With their tree selected, it was time to prepare for the trip to North Carolina. Most families make a tradition out of bailing their Christmas tree and strapping it to the top of their car - but when you're entering a tree into a national competition, it calls for more careful handling. Bailing a tree can bend branches and alter the natural shape of a tree. To prevent this, the Boteks built an 8-foot tall box around the tree and carefully strapped the box down in their truck bed.
"I wanted to get that tree from the field to the contest with as little handling as possible," he said. "I don't think anyone else went to the lengths that we did."
They arrived in North Carolina the next day. With just one day left until the competition, it was time to settle in and start eyeing up the competition.
There were just 15 trees in this year's contest but don't be fooled by this number, said Botek. These trees were some of the finest in the nation, chosen for their top-quality shape, foliage, and color.
"It's nerve-racking. You think you have a nice tree, until you get there and see the other great trees," he said.
More than 400 members of the national association gathered to cast their vote for the competition. Each member choose what they felt was the best tree in its division, which included Douglas Fir, true Fir, Spruce, Pine, and "other." The top tree in each category went on to be eligible for Grand Champion - and the right to place a tree in the White House.
By Friday morning, Botek and Shealer had learned of their first place wins in their separate divisions. Botek had earned first place in the Spruce category, while Shealer was awarded first for his Douglas Fir. The two local farmers would face off against each other in the final competition.
The final vote was conducted by local members of the community, not tree growers.
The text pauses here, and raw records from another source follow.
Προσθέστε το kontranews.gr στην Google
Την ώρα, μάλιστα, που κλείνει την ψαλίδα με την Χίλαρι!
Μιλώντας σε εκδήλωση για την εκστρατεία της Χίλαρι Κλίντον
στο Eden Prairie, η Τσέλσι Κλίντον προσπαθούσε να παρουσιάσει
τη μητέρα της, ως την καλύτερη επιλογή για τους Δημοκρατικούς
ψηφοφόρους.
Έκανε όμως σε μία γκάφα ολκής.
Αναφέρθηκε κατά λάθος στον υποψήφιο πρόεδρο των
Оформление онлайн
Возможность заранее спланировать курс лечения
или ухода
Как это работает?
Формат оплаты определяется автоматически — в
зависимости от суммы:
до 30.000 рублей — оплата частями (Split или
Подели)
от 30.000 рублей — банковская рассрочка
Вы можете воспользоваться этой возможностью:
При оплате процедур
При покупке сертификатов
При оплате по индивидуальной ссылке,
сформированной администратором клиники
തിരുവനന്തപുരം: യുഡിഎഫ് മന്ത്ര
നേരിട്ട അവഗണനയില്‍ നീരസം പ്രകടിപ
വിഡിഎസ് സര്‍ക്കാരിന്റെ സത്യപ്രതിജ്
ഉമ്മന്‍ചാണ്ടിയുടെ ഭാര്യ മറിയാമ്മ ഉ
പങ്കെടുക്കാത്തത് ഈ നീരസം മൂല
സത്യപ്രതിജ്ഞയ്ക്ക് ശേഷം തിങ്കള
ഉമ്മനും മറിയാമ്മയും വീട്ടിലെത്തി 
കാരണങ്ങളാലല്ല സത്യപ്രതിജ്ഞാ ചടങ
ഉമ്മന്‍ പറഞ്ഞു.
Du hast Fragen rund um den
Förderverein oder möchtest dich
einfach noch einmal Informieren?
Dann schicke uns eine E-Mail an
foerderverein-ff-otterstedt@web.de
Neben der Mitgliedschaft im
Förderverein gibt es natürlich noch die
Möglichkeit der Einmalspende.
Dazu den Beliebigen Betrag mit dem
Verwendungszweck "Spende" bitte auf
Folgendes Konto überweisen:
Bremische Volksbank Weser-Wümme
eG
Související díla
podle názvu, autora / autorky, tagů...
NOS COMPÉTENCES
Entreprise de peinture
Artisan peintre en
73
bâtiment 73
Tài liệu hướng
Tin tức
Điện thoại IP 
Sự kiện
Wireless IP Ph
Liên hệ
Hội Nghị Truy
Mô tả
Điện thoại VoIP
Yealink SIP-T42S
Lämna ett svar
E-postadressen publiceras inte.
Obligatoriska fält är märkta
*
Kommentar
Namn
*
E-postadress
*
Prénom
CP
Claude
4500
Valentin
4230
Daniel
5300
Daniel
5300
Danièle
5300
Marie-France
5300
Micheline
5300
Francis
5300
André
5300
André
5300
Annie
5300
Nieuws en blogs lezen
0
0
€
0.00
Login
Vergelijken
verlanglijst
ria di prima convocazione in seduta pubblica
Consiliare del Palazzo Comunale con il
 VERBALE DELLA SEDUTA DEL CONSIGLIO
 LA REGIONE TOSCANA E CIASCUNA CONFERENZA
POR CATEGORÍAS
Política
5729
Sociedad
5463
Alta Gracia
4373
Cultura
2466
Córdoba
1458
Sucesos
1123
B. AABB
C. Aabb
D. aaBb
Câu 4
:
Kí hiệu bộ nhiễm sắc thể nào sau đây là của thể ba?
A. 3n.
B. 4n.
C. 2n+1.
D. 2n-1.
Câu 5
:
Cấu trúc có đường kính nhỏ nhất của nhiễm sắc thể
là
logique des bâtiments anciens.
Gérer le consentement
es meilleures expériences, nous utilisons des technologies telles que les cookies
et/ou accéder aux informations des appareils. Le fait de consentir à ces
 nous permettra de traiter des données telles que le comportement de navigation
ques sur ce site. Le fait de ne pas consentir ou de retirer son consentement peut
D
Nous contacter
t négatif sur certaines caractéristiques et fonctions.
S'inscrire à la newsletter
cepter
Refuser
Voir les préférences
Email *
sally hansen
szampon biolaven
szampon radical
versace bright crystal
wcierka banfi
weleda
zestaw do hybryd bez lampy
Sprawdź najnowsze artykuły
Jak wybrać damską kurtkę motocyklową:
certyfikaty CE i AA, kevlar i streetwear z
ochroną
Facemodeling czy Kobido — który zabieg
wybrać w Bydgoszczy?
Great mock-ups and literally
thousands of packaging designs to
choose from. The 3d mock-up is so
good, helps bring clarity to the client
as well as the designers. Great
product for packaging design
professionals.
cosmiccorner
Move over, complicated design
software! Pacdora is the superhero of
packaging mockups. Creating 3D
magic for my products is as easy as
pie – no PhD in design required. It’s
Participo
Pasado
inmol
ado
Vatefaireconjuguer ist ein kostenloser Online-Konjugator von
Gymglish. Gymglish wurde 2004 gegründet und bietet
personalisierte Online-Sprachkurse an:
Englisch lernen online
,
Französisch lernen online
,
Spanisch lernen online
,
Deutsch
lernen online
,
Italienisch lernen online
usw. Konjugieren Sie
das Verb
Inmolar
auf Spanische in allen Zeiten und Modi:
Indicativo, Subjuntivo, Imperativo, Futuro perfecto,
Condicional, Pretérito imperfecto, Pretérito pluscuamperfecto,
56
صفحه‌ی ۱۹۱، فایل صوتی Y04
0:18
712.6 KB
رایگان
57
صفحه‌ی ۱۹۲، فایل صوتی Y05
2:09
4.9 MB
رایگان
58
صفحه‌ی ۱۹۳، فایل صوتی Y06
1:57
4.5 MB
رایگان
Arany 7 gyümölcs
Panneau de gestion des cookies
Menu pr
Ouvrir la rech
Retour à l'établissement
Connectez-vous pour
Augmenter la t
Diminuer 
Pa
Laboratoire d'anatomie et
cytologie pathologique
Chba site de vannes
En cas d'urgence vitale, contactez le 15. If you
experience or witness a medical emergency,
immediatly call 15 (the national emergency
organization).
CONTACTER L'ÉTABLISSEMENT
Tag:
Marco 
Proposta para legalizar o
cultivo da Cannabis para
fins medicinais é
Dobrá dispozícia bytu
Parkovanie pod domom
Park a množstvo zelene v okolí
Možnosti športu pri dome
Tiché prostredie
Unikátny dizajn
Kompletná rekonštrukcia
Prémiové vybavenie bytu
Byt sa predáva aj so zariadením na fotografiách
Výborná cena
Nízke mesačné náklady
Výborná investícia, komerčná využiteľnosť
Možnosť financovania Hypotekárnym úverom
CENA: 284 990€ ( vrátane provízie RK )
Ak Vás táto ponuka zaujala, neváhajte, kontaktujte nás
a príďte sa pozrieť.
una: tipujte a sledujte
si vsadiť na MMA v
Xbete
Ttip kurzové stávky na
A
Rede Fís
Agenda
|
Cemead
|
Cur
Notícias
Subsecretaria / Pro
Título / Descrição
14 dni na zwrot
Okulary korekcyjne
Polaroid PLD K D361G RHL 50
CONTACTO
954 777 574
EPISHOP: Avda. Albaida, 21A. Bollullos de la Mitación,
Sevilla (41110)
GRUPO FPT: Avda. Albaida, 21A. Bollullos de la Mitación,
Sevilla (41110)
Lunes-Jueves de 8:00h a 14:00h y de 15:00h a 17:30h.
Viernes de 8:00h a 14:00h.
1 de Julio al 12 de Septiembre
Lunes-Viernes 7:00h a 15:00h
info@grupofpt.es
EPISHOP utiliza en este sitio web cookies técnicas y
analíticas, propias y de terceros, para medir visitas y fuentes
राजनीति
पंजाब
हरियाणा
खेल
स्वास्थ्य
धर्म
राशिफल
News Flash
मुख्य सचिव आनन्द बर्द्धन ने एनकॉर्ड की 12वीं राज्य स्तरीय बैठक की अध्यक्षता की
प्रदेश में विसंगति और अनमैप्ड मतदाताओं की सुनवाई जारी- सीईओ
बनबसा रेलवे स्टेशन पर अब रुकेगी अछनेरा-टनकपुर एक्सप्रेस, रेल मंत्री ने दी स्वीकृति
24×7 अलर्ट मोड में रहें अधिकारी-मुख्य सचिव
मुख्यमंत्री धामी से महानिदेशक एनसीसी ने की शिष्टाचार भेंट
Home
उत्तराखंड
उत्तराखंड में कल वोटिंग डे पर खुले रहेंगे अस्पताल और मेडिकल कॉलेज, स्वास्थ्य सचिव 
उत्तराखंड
About 25 people gathered to look over the trees and offer their vote.
"They want the public to have their say, to let us know what they want in a Christmas tree," noted Botek. "The consumers are what keeps our industry going."
In the end, the public declared Botek's Colorado Blue Spruce their favorite. His gamble to show an eye-catching blue tree had paid off.
Crystal Spring Tree Farm is the sixth farm to earn "Grand Champion" a second time in the National Christmas Tree Association contest's 44-year history, and the first to win twice in Pennsylvania. Because Crystal Spring has presented a tree to the White House before, they have a good idea of what to expect. Several high-ranking officials, including the White House's head of grounds and the head of the National Parks, will likely visit the farm in early October to choose the tree that will grace the Blue Room this year.
The honor also comes with other recognition - such as being part of the HGTV annual "White House Christmas" program on national television. Botek was also featured on "The Martha Stewart Show" as a tree expert in 2006.
But perhaps the most exciting part of their journey this fall will be the presentation of the tree in Washington. As is tradition, the tree will be placed into a horse-drawn cart. Young children who are visiting are encouraged to ride with the tree as it is pulled up to the White House, where the Botek family will officially present the tree to First Lady Michelle Obama.
Several days later, the family will likely be invited back to see the decorated tree. The Blue Room tree is traditionally 18-feet tall, so that it stretches to the very top of the ceiling. Volunteers remove the Blue Room chandelier and wire the tree's lights directly into the ceiling, and spend hours decking the tree in fine decorations.
"The last time we saw the tree get decorated, and it was unbelievable. It was like watching Santa's workshop. You don't see anything like this on the TV presentation," said Botek.
Until that time, expect the workers at Crystal Spring to be moving at full speed. The farm is quickly reaching its busiest time of year as they prepare for the upcoming holiday season - and trips to and from Washington will occur around the time that their farm opens to the public.
"It's going to be real busy around the farm this fall," said Botek. "We're going to be unbelievably busy, but it is 100 percent worth it. This is the epitome of anything we could do in our business. This is the best tree in the country."